Work item: Print back each record unchanged, without pictures.

__________________________________________________

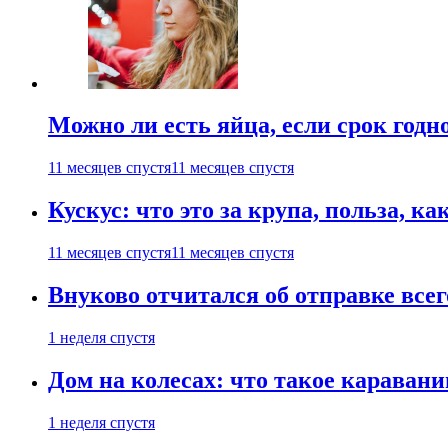
Можно ли есть яйца, если срок годн
11 месяцев спустя
11 месяцев спустя
Кускус: что это за крупа, польза, к
11 месяцев спустя
11 месяцев спустя
Внуково отчитался об отправке все
1 неделя спустя
Дом на колесах: что такое каравани
1 неделя спустя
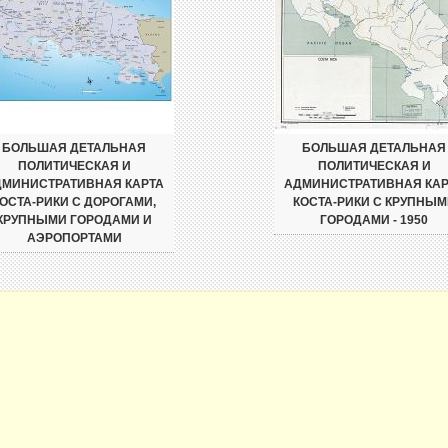
БОЛЬШАЯ ДЕТАЛЬНАЯ
БОЛЬШАЯ ДЕТАЛЬНАЯ
ПОЛИТИЧЕСКАЯ И
ПОЛИТИЧЕСКАЯ И
ДМИНИСТРАТИВНАЯ КАРТА
АДМИНИСТРАТИВНАЯ КАР
ОСТА-РИКИ С ДОРОГАМИ,
КОСТА-РИКИ С КРУПНЫМ
КРУПНЫМИ ГОРОДАМИ И
ГОРОДАМИ - 1950
АЭРОПОРТАМИ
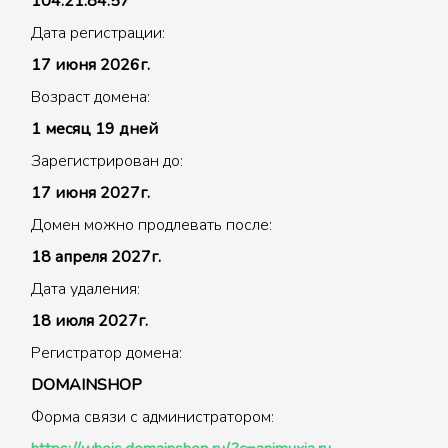
104.21.84.57
Дата регистрации:
17 июня 2026г.
Возраст домена:
1 месяц 19 дней
Зарегистрирован до:
17 июня 2027г.
Домен можно продлевать после:
18 апреля 2027г.
Дата удаления:
18 июля 2027г.
Регистратор домена:
DOMAINSHOP
Форма связи с администратором:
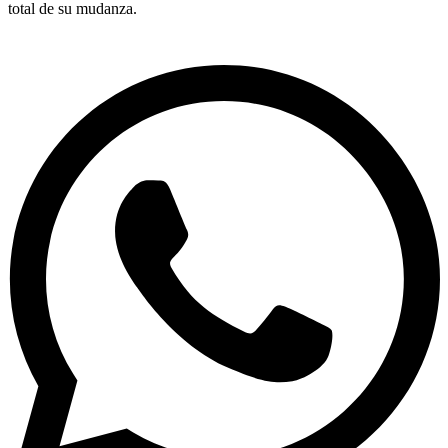
total de su mudanza.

__________________________________________________

Response below:
Можно ли есть яйца, если срок годн
11 месяцев спустя
11 месяцев спустя
Кускус: что это за крупа, польза, к
11 месяцев спустя
11 месяцев спустя
Внуково отчитался об отправке все
1 неделя спустя
Дом на колесах: что такое каравани
1 неделя спустя
БОЛЬШАЯ ДЕТАЛЬНАЯ
БОЛЬШАЯ ДЕТАЛЬНАЯ
ПОЛИТИЧЕСКАЯ И
ПОЛИТИЧЕСКАЯ И
ДМИНИСТРАТИВНАЯ КАРТА
АДМИНИСТРАТИВНАЯ КАР
ОСТА-РИКИ С ДОРОГАМИ,
КОСТА-РИКИ С КРУПНЫМ
КРУПНЫМИ ГОРОДАМИ И
ГОРОДАМИ - 1950
АЭРОПОРТАМИ
104.21.84.57
Дата регистрации:
17 июня 2026г.
Возраст домена:
1 месяц 19 дней
Зарегистрирован до:
17 июня 2027г.
Домен можно продлевать после:
18 апреля 2027г.
Дата удаления:
18 июля 2027г.
Регистратор домена:
DOMAINSHOP
Форма связи с администратором:
total de su mudanza.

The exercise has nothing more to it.